What if the attributes of personality most responsible for academic initiative develop between birth and the age of two years? What if the confidence, courage and curiosity of children are the direct outcome of parental nurturing during the first two years of life? The implications for educators would be enormous.
In his book Why Children Succeed author Paul Tough presents a number of findings that seem to suggest that children become intrepid toddlers in direct proportion to the frequency and intensity of parental nurturing in the two years immediately following birth. Children who want for attentive nurturing during infancy, conversely, tend to be more fearful and unsure of themselves.
The former are more inclined to persevere when challenged; the latter more inclined to surrender when faced with adversity. The former seek to explore; the latter tend toward tentativeness.
For early childhood educators, compensating for this reality represents one more high hurdle to clear in meeting the needs of every child. As someone quite eloquently posted on Facebook recently, “We must cope with Maslow’s hierarchy of needs before we can hope to address Bloom’s taxonomy of learning.”

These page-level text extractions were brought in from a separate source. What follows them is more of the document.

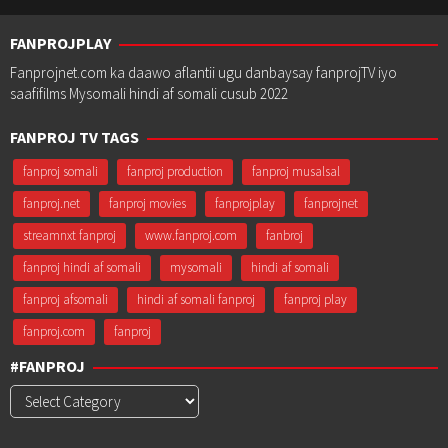
FANPROJPLAY
Fanprojnet.com ka daawo aflantii ugu danbaysay fanprojTV iyo
saafifilms Mysomali hindi af somali cusub 2022
FANPROJ TV TAGS
fanproj somali
fanproj production
fanproj musalsal
fanproj.net
fanproj movies
fanprojplay
fanprojnet
streamnxt fanproj
www.fanproj.com
fanbroj
fanproj hindi af somali
mysomali
hindi af somali
fanproj afsomali
hindi af somali fanproj
fanproj play
fanproj.com
fanproj
#FANPROJ
#Fanproj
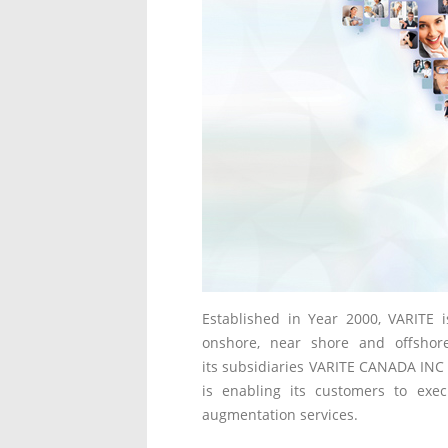
Established in Year 2000, VARITE 
onshore, near shore and offshore
its subsidiaries VARITE CANADA INC 
is enabling its customers to execu
augmentation services.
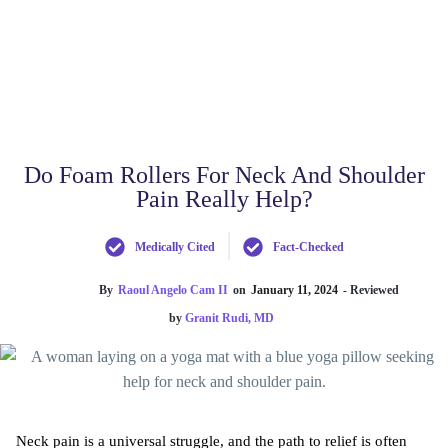
Do Foam Rollers For Neck And Shoulder
Pain Really Help?
Medically Cited
Fact-Checked
By
Raoul Angelo Cam II
on
January 11, 2024
- Reviewed
by
Granit Rudi, MD
Neck pain is a universal struggle, and the path to relief is often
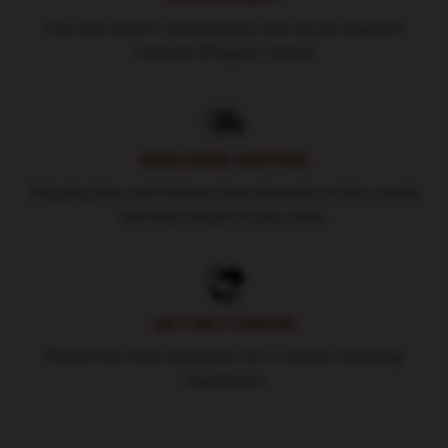
Pay with world's most popular and secure payment
methods (Paypal / Stripe)
WORLDWIDE SHIPPING
Shipping fees and delivery time depends on the country
and total weight of your order.
24/7 HELP CENTER
Round-the-clock assistance for a smooth shopping
experience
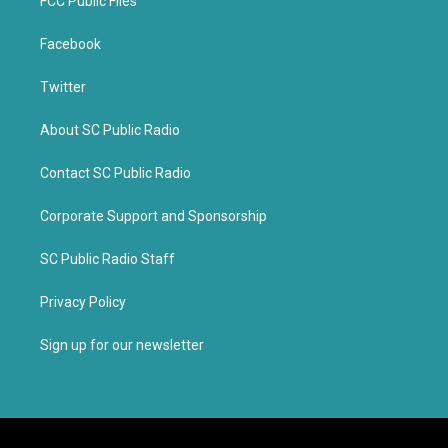
FCC Public Files
Facebook
Twitter
About SC Public Radio
Contact SC Public Radio
Corporate Support and Sponsorship
SC Public Radio Staff
Privacy Policy
Sign up for our newsletter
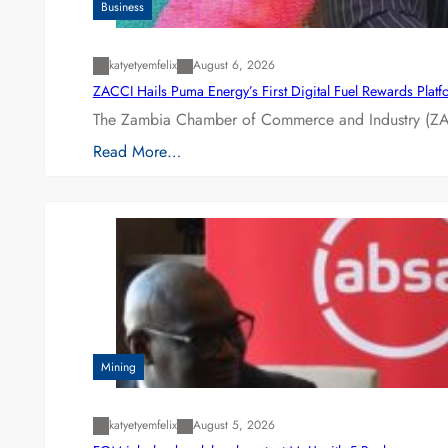
Business
katyetyemfelix
August 6, 2026
ZACCI Hails Puma Energy’s First Digital Fuel Rewards Plat
The Zambia Chamber of Commerce and Industry (ZAC
Read More…
Mining
katyetyemfelix
August 5, 2026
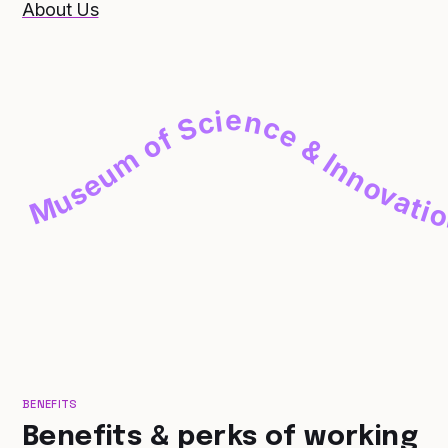
About Us
Museum of Science & Innovation
BENEFITS
Benefits & perks of working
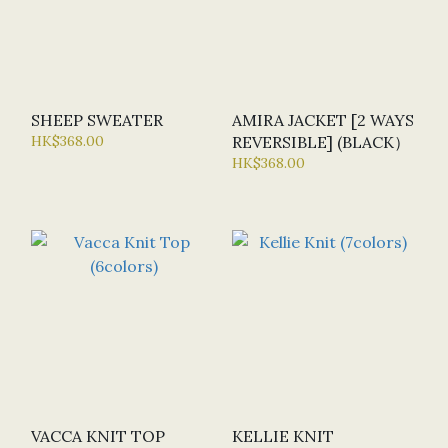
SHEEP SWEATER
AMIRA JACKET [2 WAYS
HK$368.00
REVERSIBLE] (BLACK）
HK$368.00
VACCA KNIT TOP
KELLIE KNIT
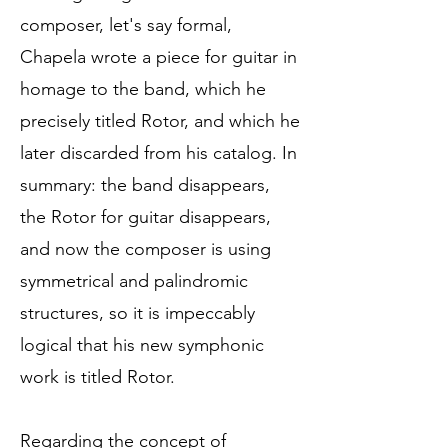
composer, let's say formal,
Chapela wrote a piece for guitar in
homage to the band, which he
precisely titled Rotor, and which he
later discarded from his catalog. In
summary: the band disappears,
the Rotor for guitar disappears,
and now the composer is using
symmetrical and palindromic
structures, so it is impeccably
logical that his new symphonic
work is titled Rotor.
Regarding the concept of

Initiating children into age-appropriate educational settings at an earlier age is a categorical imperative if remediation falls, as of course it will, to classroom educators. Determining what interventions will ensure that all children begin schooling on an level playing field will be no small task. For too long we have been worried that schools are leaving children behind when in reality too many children arrive at school wearing the intellectual shackles of their socio-economic circumstance.
We must attempt to eradicate the erroneous concept – still held as certain, by some – that not much is happening in the mind of an infant. We now know that infants are actively engaged in figuring out their place in the world almost from the moment they are born, if not before. Rudiments of the ambient language appear in the babbling of infants at three months of age provided that speech samples and face time are ample.
Infants develop confidence in direct proportion to their perceived importance to the adult caregivers in their lives. Near-constant mental stimulation from birth to two years lays the foundation for the habits of mind to follow; training and encouragement furnish confidence and willingness to fail and overcome challenges. These traits are essential to future academic success, and they likely emerge at much earlier stages of development than previously believed.
Perhaps it is time for a series of public service announcements targeting young parents regarding the importance of active parenting for brain stimulation in those first critical years. Surely, the medical, religious and education communities could put together adult education programs that teach the foundational nurturing behaviors that infants require to travel the road to self actualization.
Some might interpret this as an intrusion into the private lives of parents. Still, the founder of the Children’s Defense League, Marion Wright Edelman, asserts that “… protecting today’s children, tomorrow’s Mandela or Mother Theresa, is the moral and common sense litmus test of our humanity…”
[The original commentary appeared in the now defunct Prince George’s Gazette on 10/28/2014. It has been slightly revised.]